Date: Sat, 6 Nov 2010 10:46:48 -0700 "Nordlund, Dan (DSHS/RDA)" "SAS(r) Discussion" "Nordlund, Dan (DSHS/RDA)" Re: using data from two data sets <201011061412.oA6AkV31022857@willow.cc.uga.edu> text/plain; charset=utf-8

> -----Original Message----- > From: SAS(r) Discussion [mailto:SAS-L@LISTSERV.UGA.EDU] On Behalf Of > Arthur Tabachneck > Sent: Saturday, November 06, 2010 7:13 AM > To: SAS-L@LISTSERV.UGA.EDU > Subject: Re: using data from two data sets > > Dan (or anyone), > > One more explanation needed: why is sum_squares automatically retained > in > the following example? > > Art > > data set1; > input x; > datalines; > 4 > 6 > 8 > 2 > 3 > 6 > 8 > 2 > 1 > ; > run; > > data set2; > y=5; > run; > > data want (keep=mean sum_squares); > set temp2; > do i=1 to nobs; > set temp1 nobs=nobs; > sum_squares=sum(sum_squares,(x-mean)**2); > put _all_; > end; > run;

Art,

The variable sum_squares is not a retained variable in the above example. Non-retained variables are only set to missing at the top of the data step, not each time a SET statement is executed. Since only 1 full pass is made though the data step, and sum_squares is calculated and output before beginning a second iteration, its value is available. Again, add a PUT statement at the beginning of the data step and you will see that sum_squares is set to missing when the data step enters the second iteration (see _n_), just before it terminates.

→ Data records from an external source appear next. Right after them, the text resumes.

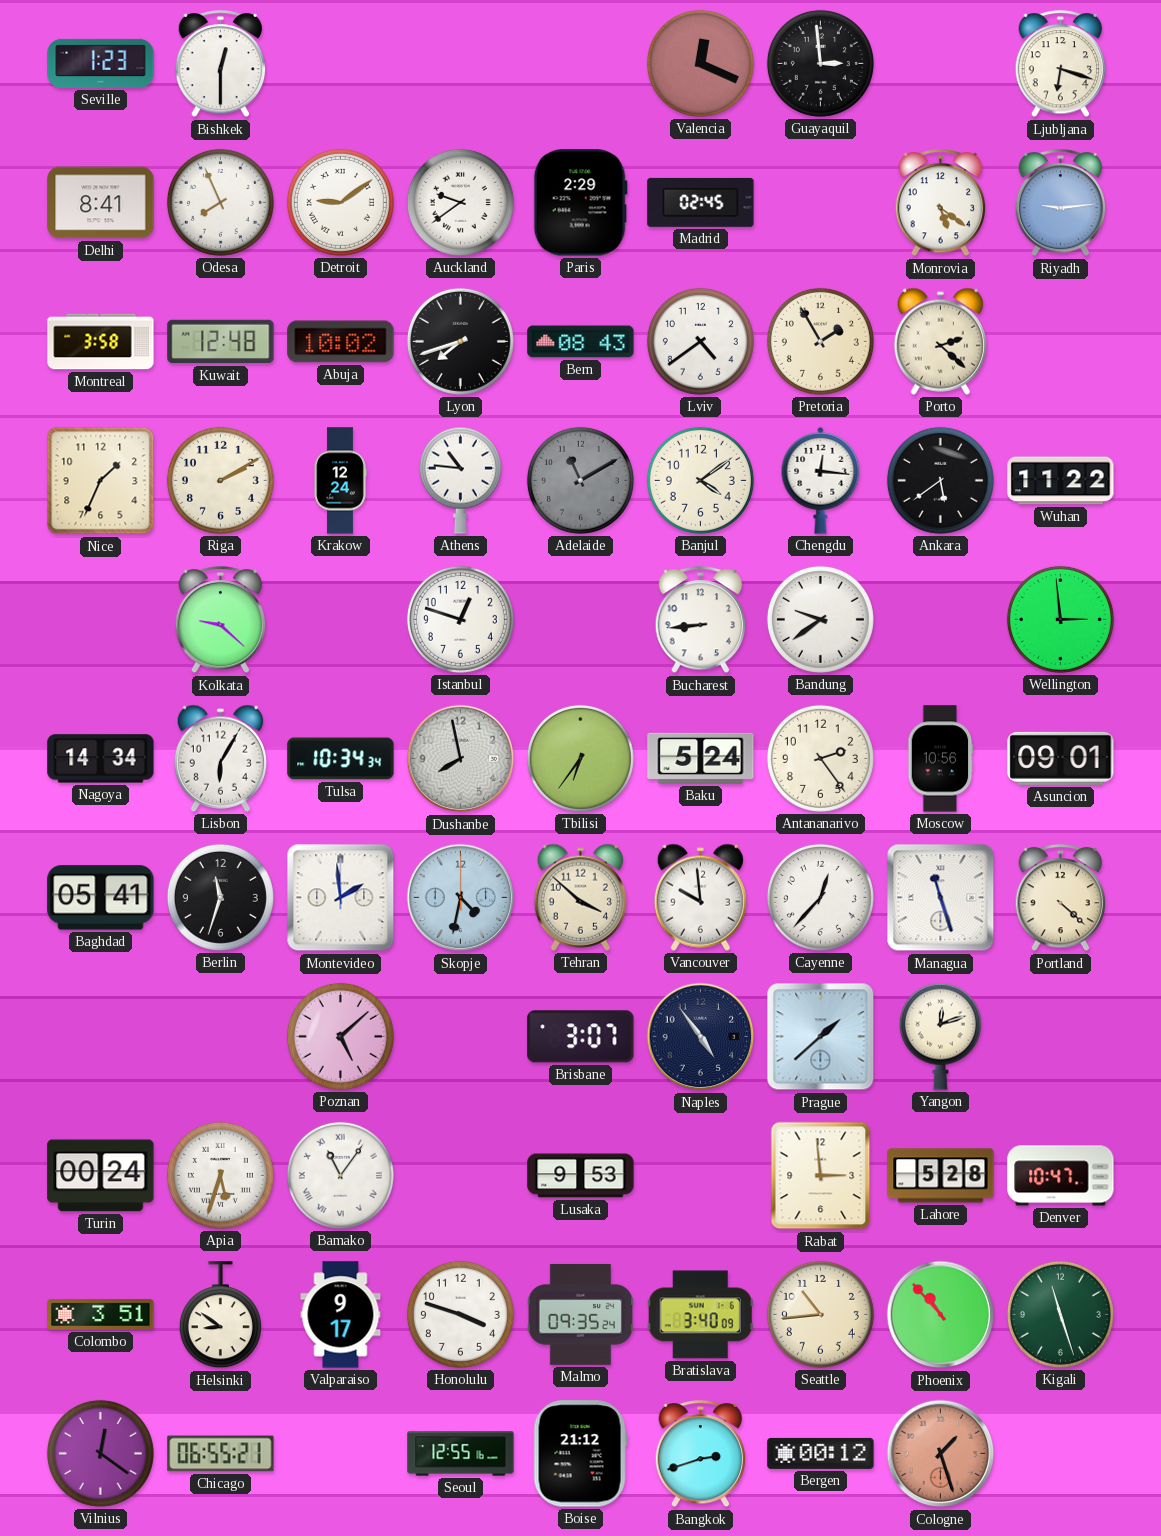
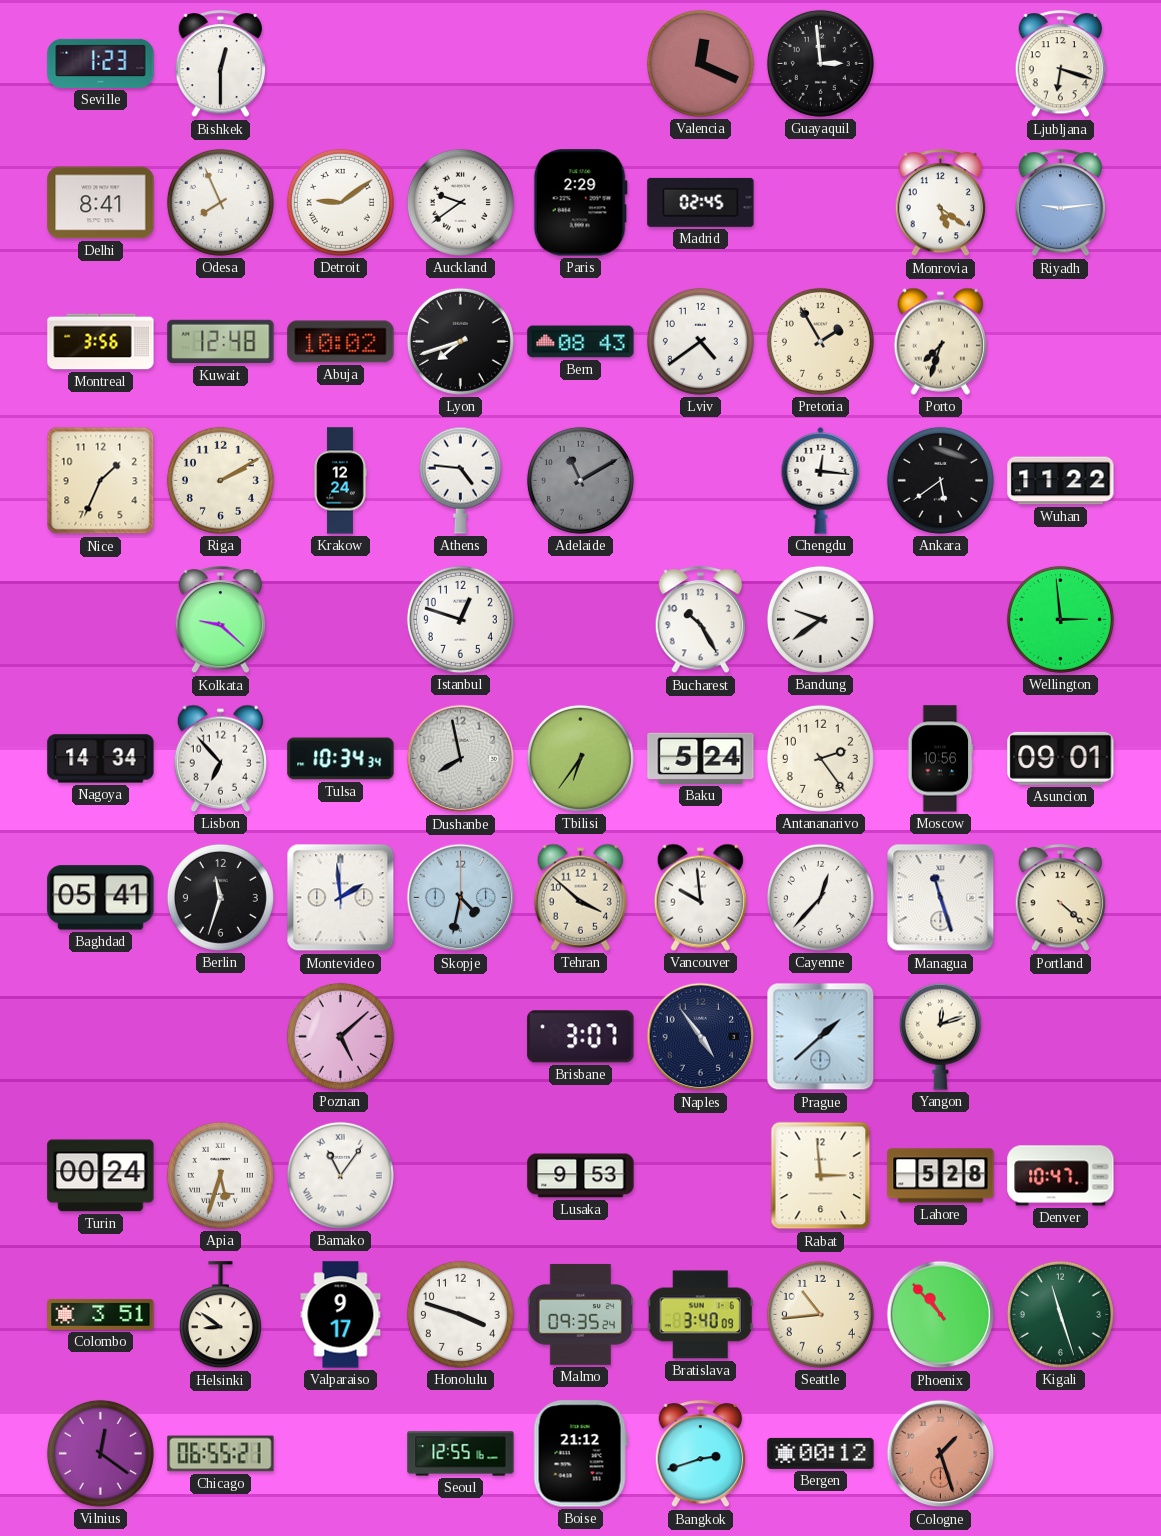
Montreal: 3:58 -> 3:56
Porto: 2:22 -> 7:33
Athens: 10:46 -> 4:46
Banjul: 4:09 -> none
Bucharest: 8:44 -> 10:25
Lisbon: 6:05 -> 6:53
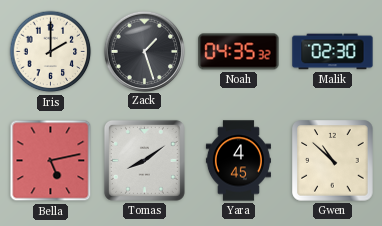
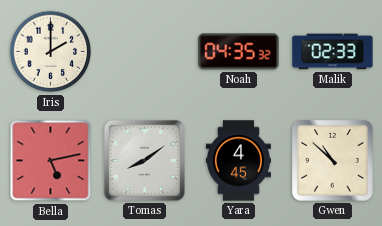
Zack: 1:27 -> none
Malik: 02:30 -> 02:33
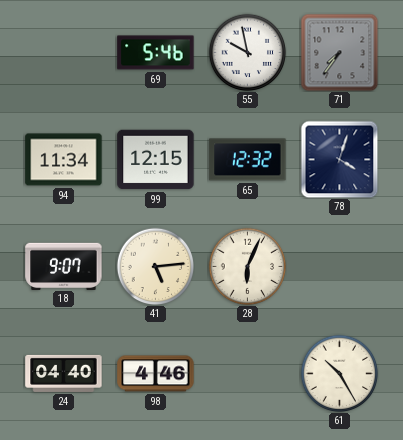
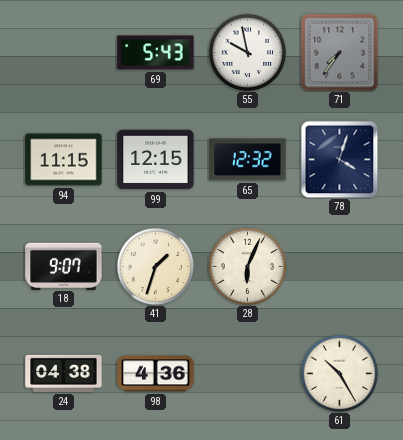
69: 5:46 -> 5:43
94: 11:34 -> 11:15
41: 5:14 -> 1:33
24: 04:40 -> 04:38
98: 4:46 -> 4:36
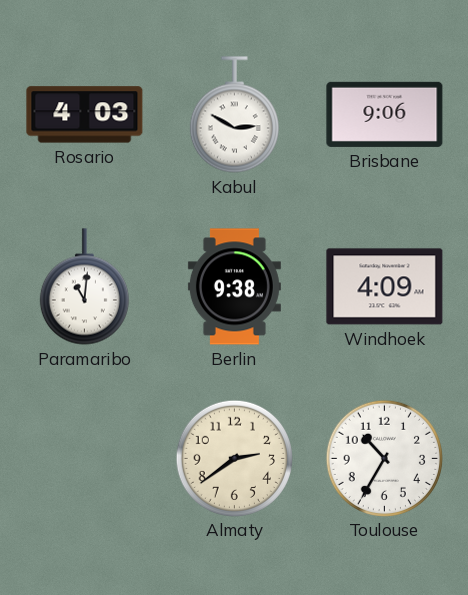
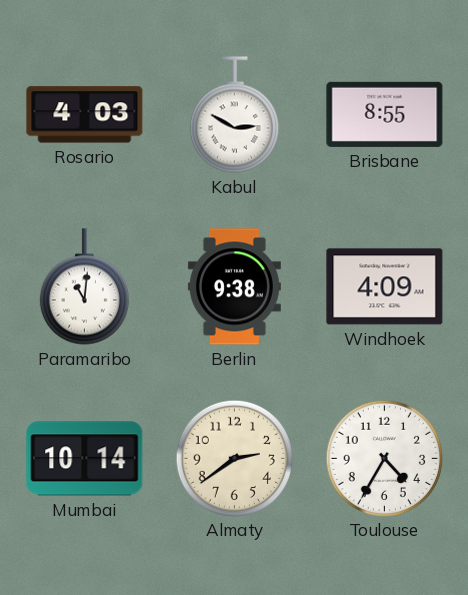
Brisbane: 9:06 -> 8:55
Mumbai: none -> 10:14
Toulouse: 10:35 -> 4:35
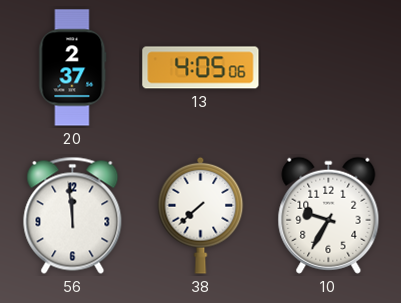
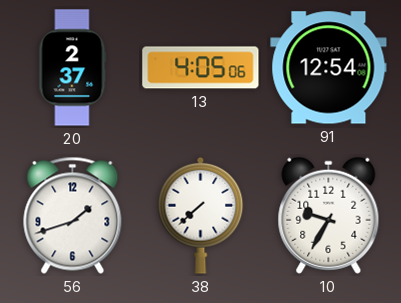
91: none -> 12:54
56: 11:59 -> 1:42
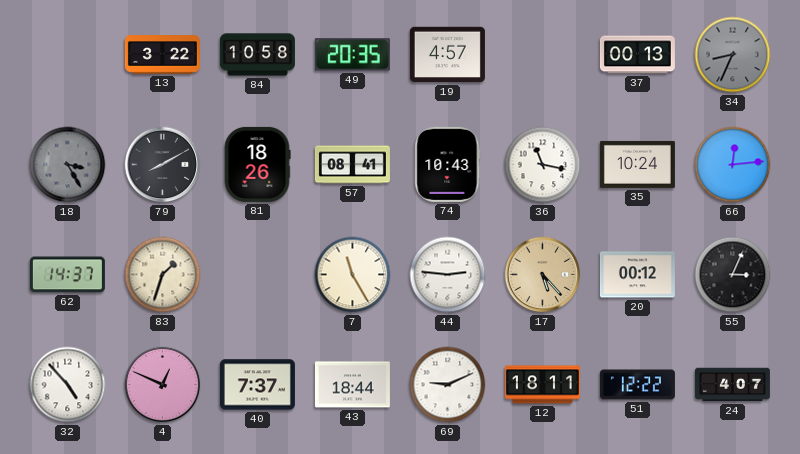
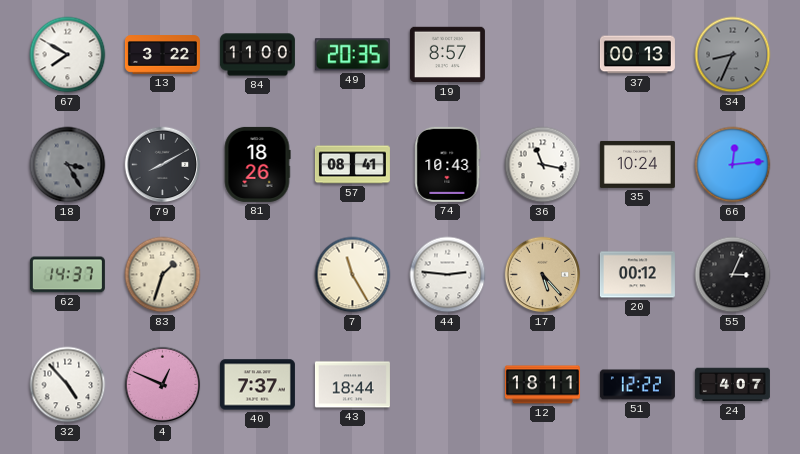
67: none -> 7:50
84: 10:58 -> 11:00
19: 4:57 -> 8:57
69: 9:11 -> none
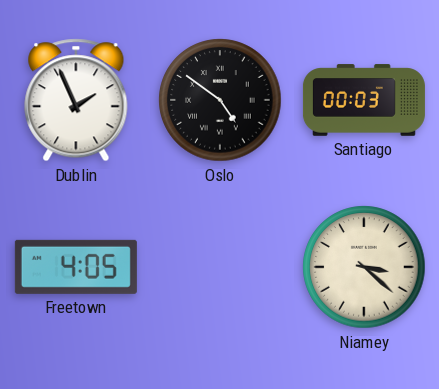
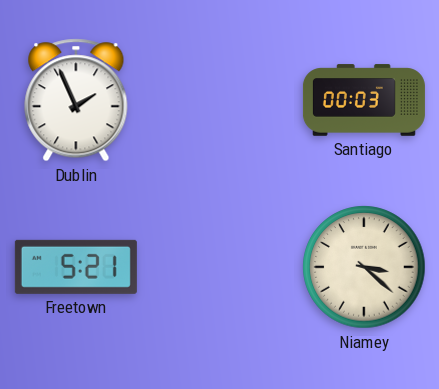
Oslo: 4:51 -> none
Freetown: 4:05 -> 5:21
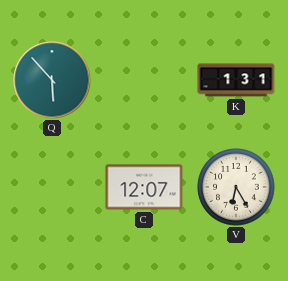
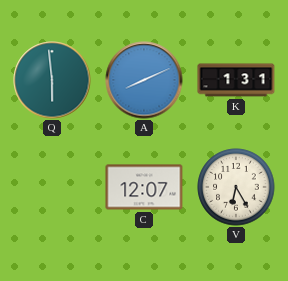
Q: 5:53 -> 5:59
A: none -> 8:11
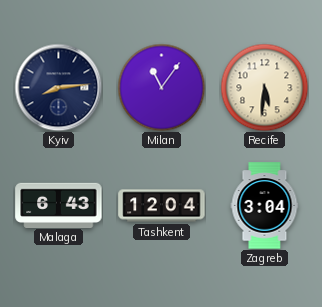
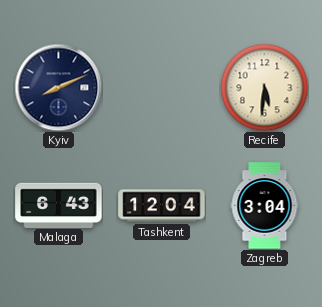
Kyiv: 8:14 -> 8:11
Milan: 11:06 -> none
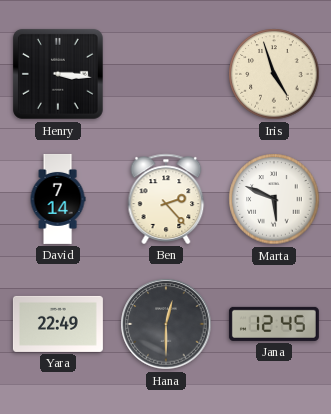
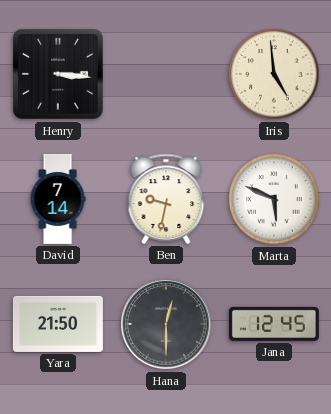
Iris: 4:57 -> 4:59
Ben: 2:23 -> 9:32
Yara: 22:49 -> 21:50
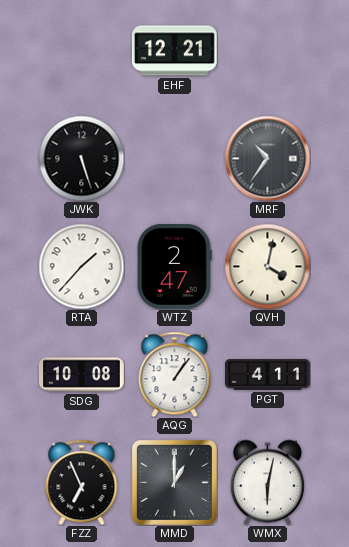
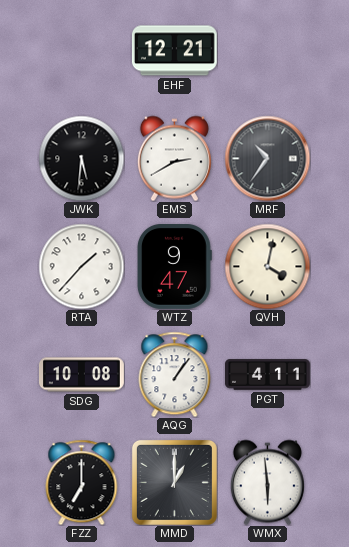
JWK: 5:27 -> 5:31
EMS: none -> 2:40
WTZ: 2:47 -> 9:47
FZZ: 6:56 -> 7:00
WMX: 6:02 -> 5:59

data want (keep=mean sum_squares); put "beginning" _all_; set set2; do i=1 to nobs; set set1 nobs=nobs; sum_squares=sum(sum_squares,(x-mean)**2); put _all_; end; run;

As an additional note, that is one of the reasons the double DOW is so useful. You can read data in an internal DOW loop, and let the outer, implicit loop do the variable initialization for you. That reduces the need to RETAIN variables and re-initialize variables with a change in BY groups.